Techniques to Enable Deep Neural Networks
To train deep neural networks, we require techniques to stabilize training and reduce problems such as vanishing gradients. In this article, we discuss Skipped Connection and Layer Normalization.
Skipped Connection
One important technique that enables building very deep neural networks is Skipped connection (a.k.a residual connection). Consider that at layer $l+1$, activation result $a$ is defined as: $a^{l+1} = g(z^{l+1} + a^l)$, where $g$ denotes an activation function and $z^{l+1}$ denotes weights of layer $l+1$. By setting $z^{l+1}$ to 0, then $a^{l+1} = a^l$. This serves as a baseline and provides opportunity for the learned network (which also uses $z^{l+1}$) to be better than this baseline. The Figure below illustrates skipped connection being used as part of a network.
The skipped connection represents a baseline pathway that the network could use. But the network is also free to fork off and perform additional computations using the weights layers, and then projecting that result back onto the skipped connection pathway via addition.
During backpropagation, the gradients from the loss is allowed to flow equally between the skipped connection pathway and the alternative computation branch of weights layers, helping to reduce the problem of vanishing gradient. At the onset of training, the alternative computation branch might contribute little towards the network, but could gradually contribute more as training progresses.
Layer Normalization
Given a batch $b$ containing multiple input vectors (one per time-step $t$), we normalize each input vector $x^{bt}$ individually, to produce output vector $y^{bt}$ with mean 0 and standard deviation 1:
- We define $d$ as the dimensionality of $x^{bt}$, $i$ as an index into the individual dimension (or component) of $x^{bt}$. We also define $\gamma$ and $\beta$ as network learnable parameters. We then calculate the following.
- $\mu^{bt} = \frac{1}{d} \sum_{i} x_i^{bt}$ : (mean of the input vector)
- $\sigma^{bt} = \frac{1}{d} \sum_{i} (x_i^{bt} - \mu^{bt})^2$ : (variance of the input vector)
- $\hat{x}^{bt} = \frac{x^{bt} - \mu^{bt}}{\sqrt{\sigma^{bt}} + \epsilon}$ : (standarize, and $\epsilon$ for numerical stability)
- $y^{bt} = \gamma^{T} \hat{x}^{bt} + \beta$ (rescaling)
Note that without the final rescaling, we will always be forcing the output $y^{bt}$ to have mean 0 and standard deviation 1 (standard Gaussian). However, we only want this distribution at the onset of training, and wish to allow the network the flexibility to move away from this initial distribution as training progresses. So, layer normalization also makes use of learnable parameters $\gamma$ and $\beta$.

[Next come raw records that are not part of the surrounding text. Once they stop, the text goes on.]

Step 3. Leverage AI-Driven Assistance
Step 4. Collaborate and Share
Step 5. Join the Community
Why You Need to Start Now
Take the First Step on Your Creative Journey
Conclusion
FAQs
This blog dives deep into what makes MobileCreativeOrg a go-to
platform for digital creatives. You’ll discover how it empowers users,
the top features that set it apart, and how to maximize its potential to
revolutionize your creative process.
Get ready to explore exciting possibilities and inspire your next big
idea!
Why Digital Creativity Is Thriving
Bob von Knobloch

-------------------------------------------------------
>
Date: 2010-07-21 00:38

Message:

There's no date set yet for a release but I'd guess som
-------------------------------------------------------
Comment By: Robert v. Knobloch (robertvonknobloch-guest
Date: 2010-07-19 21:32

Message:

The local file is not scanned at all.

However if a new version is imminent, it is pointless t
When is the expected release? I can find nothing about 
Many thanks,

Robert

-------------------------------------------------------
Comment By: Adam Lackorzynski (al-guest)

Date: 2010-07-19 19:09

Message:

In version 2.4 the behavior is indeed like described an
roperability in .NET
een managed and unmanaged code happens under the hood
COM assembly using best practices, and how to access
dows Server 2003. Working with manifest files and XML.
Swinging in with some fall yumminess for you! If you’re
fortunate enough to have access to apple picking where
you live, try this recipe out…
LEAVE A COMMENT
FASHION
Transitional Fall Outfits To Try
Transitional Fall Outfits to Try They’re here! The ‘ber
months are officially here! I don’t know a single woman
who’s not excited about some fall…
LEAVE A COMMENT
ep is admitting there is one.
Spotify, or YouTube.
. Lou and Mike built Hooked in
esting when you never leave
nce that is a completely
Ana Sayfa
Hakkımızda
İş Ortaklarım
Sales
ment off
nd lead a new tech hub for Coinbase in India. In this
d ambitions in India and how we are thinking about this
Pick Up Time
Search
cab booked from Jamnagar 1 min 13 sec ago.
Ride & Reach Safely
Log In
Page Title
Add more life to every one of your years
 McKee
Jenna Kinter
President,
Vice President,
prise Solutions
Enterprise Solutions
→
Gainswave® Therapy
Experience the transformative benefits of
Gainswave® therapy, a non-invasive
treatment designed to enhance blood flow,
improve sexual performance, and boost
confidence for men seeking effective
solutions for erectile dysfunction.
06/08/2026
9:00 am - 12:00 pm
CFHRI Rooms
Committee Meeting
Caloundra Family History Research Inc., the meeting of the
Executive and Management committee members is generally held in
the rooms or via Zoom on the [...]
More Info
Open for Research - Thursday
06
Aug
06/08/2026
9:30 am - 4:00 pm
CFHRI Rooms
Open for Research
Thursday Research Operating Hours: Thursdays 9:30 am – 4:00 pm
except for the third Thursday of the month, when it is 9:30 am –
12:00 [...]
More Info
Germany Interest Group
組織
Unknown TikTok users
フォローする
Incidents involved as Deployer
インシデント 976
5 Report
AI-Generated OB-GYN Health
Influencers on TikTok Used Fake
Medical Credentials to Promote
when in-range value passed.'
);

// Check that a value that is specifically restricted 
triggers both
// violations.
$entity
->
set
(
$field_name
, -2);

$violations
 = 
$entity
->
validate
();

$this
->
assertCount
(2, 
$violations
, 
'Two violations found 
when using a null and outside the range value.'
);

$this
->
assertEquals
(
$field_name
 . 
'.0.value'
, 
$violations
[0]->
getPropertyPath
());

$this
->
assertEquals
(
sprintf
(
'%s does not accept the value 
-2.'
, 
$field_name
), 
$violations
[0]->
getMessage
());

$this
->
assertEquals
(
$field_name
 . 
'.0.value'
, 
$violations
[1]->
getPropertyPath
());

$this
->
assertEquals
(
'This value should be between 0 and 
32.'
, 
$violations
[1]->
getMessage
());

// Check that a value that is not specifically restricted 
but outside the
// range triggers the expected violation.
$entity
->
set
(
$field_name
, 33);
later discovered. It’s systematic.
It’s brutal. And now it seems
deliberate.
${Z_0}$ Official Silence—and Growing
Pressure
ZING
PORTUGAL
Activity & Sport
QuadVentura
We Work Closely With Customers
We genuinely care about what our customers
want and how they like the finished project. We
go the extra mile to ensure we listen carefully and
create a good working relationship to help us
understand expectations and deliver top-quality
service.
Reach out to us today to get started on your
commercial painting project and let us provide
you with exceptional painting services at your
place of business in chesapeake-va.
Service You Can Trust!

The above normalizes each individual sample. There is another normalization called batch normalization, which normalizes each individual feature, i.e. calculate $\mu$ and $\sigma$ for each individual feature and then normalize.
Root Mean Square Layer Normalization (RMSNorm)
The success of LayerNorm is attributed to its re-centering and re-scaling. The RMSNorm paper hypothesize that the re-scaling is the reason for success of LayerNorm, rather than re-centering.
Hence, RMSNorm is proposed, which focuses only on re-scaling to normalize each individual sample $x$ with dimension $n$: \(\text{RMS}(\vec{x}) = \sqrt{\frac{1}{n} \sum\limits_{i=1}^{n} x_{i}^{2}}\)
RMSNorm simplifies LayerNorm by removing the mean statistic, thus saving computation time. Note that when the mean of summed inputs is zero, RMSNorm is exactly equal to LayerNorm.